Comment 17 Jakub Jelinek 2009-09-25 09:10:07 UTC

Self-contained testcase:

#!/bin/sh
sed 's/_TAB_/\t/g' > Makefile <<\EOF
CXXFLAGS += -fpic -O2
n1: n1.o n2.so
_TAB_$(CC) -o n1 n1.c -ldl
n2.so: n2.o n3.so n4.so
_TAB_$(CXX) -shared -o $@ $< ./n3.so ./n4.so
n3.so: n3.o n3.map
_TAB_$(CXX) -shared -o $@ $< -Wl,--version-script,n3.map
#_TAB_$(CXX) -shared -o $@ $<
n4.so: n4.o
_TAB_$(CXX) -shared -o $@ $<
clean:
_TAB_rm -f *.o *~ *core *.so n1
EOF
cat > n1.c <<\EOF
#include <dlfcn.h>
int
main (void)
{
  void *handle = dlopen ("./n2.so", RTLD_LAZY);
  if (handle)
    dlclose (handle);
  return 0;
}
EOF
cat > n2.C <<\EOF
#include <stdlib.h>
inline void foo (void)
{
}
__attribute__((constructor))
void ctor (void)
{
  atexit (foo);
}
EOF
cat > n3.C <<\EOF
#include <stdlib.h>
inline void foo (void)
{
}
inline int bar (void)
{
  static int barvar;
  return ++barvar;
}
int (*barp) (void) = bar;
__attribute__((constructor))
void ctor (void)
{
  atexit (foo);
}
EOF
cat > n3.map <<\EOF
N3 {
  global:
    _ZZ3barvE6barvar; barp; _Z3foov;
  local:
    *;
};
EOF
cat > n4.C <<\EOF
inline int bar (void)
{
  static int barvar;
  return ++barvar;
}
int (*barp2) (void) = bar;
EOF

Needs to be compiled with F12 gcc, so that _ZZ3barvE6barvar is STB_GNU_UNIQUE.

If _Z3foov isn't versioned in n3.so, it works just fine, supposedly because a relocation dependency is added (or, if that happens after _ZZ3barvE6barvar lookup which marks n3.so as DF_1_NODELETE, just marks the undef_map as DF_1_NODELETE too).  I think the problem is that
dl-reloc.c (RESOLVE_MAP) has:
             int flags = DL_LOOKUP_ADD_DEPENDENCY;                            \
             if ((version) != NULL && (version)->hash != 0)                   \
               {                                                              \
                 v = (version);                                               \
                 flags = 0;                                                   \
               }                                                              \
             _lr = _dl_lookup_symbol_x (strtab + (*ref)->st_name, l, (ref),   \
                                        scope, v, _tc, flags, NULL);          \
In the testcase version != NULL && version->hash != 0 and so it doesn't add a relocation dependency, even when it resolves to a completely different library.

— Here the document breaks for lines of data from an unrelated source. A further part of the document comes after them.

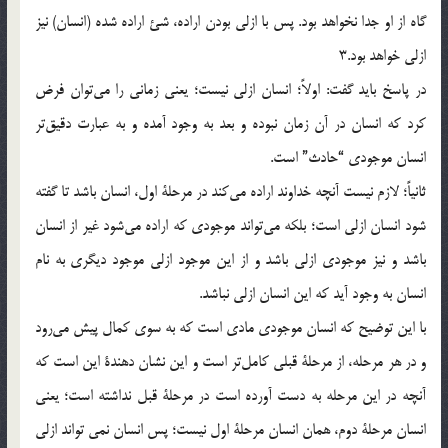
گاه از او جدا نخواهد بود. پس با ازلي بودن اراده، شئ اراده شده (انسان) نيز
ازلي خواهد بود.3
در پاسخ بايد گفت: اولاً؛ انسان ازلي نيست؛ يعني زماني را مي‌توان فرض
كرد كه انسان در آن زمان نبوده و بعد به وجود آمده و به عبارت دقيق‌تر
انسان موجودي “حادث” است.
ثانياً؛ لازم نيست آنچه خداوند اراده مي‌كند در مرحلة اول، انسان باشد تا گفته
شود انسان ازلي است؛ بلكه مي‌تواند موجودي كه اراده مي‌شود غير از انسان
باشد و نيز موجودي ازلي باشد و از اين موجود ازلي موجود ديگري به نام
انسان به وجود آيد كه اين انسان ازلي نباشد.
با اين توضيح كه انسان موجودي مادي است كه به سوي كمال پيش مي‌رود
و در هر مرحله، از مرحلة قبلي كامل‌تر است و اين نشان دهندة اين است كه
آنچه در اين مرحله به دست آورده است در مرحلة قبل نداشته است؛ يعني
انسان مرحلة دوم، همان انسان مرحلة اول نيست؛ پس انسان نمي تواند ازلي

Comment 18 Andreas Schwab 2009-09-25 14:22:10 UTC

When DL_LOOKUP_ADD_DEPENDENCY was introduced not all callers of _dl_lookup_versioned_symbol were properly adjusted.

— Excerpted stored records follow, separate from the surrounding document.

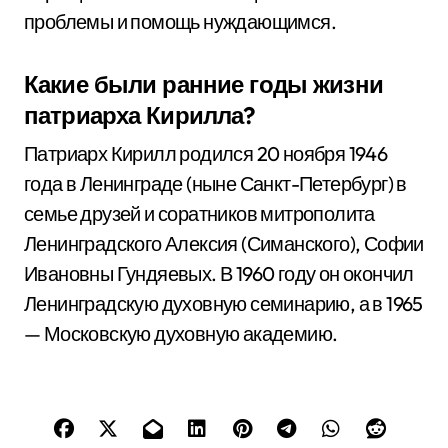
проблемы и помощь нуждающимся.
Какие были ранние годы жизни
патриарха Кирилла?
Патриарх Кирилл родился 20 ноября 1946
года в Ленинграде (ныне Санкт-Петербург) в
семье друзей и соратников митрополита
Ленинградского Алексия (Симанского), Софии
Ивановны Гундяевых. В 1960 году он окончил
Ленинградскую духовную семинарию, а в 1965
— Московскую духовную академию.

Comment 19 Andreas Schwab 2009-09-28 15:03:02 UTC

Fixed in 2.10.90-24.

Comment 20 Mamoru TASAKA 2009-09-28 19:01:02 UTC

Actually I tried to remove Patch33 in devel scim.spec and
I don't see this segfault any more.
So I think it is better to remove Patch33 workaround on scim.spec
and rebuild scim.

Comment 21 Peng Huang 2009-09-29 05:07:53 UTC

(In reply to comment #20)
> Actually I tried to remove Patch33 in devel scim.spec and
> I don't see this segfault any more.
> So I think it is better to remove Patch33 workaround on scim.spec
> and rebuild scim.  

I have removed the workaround patch added in scim-1.4.9-3.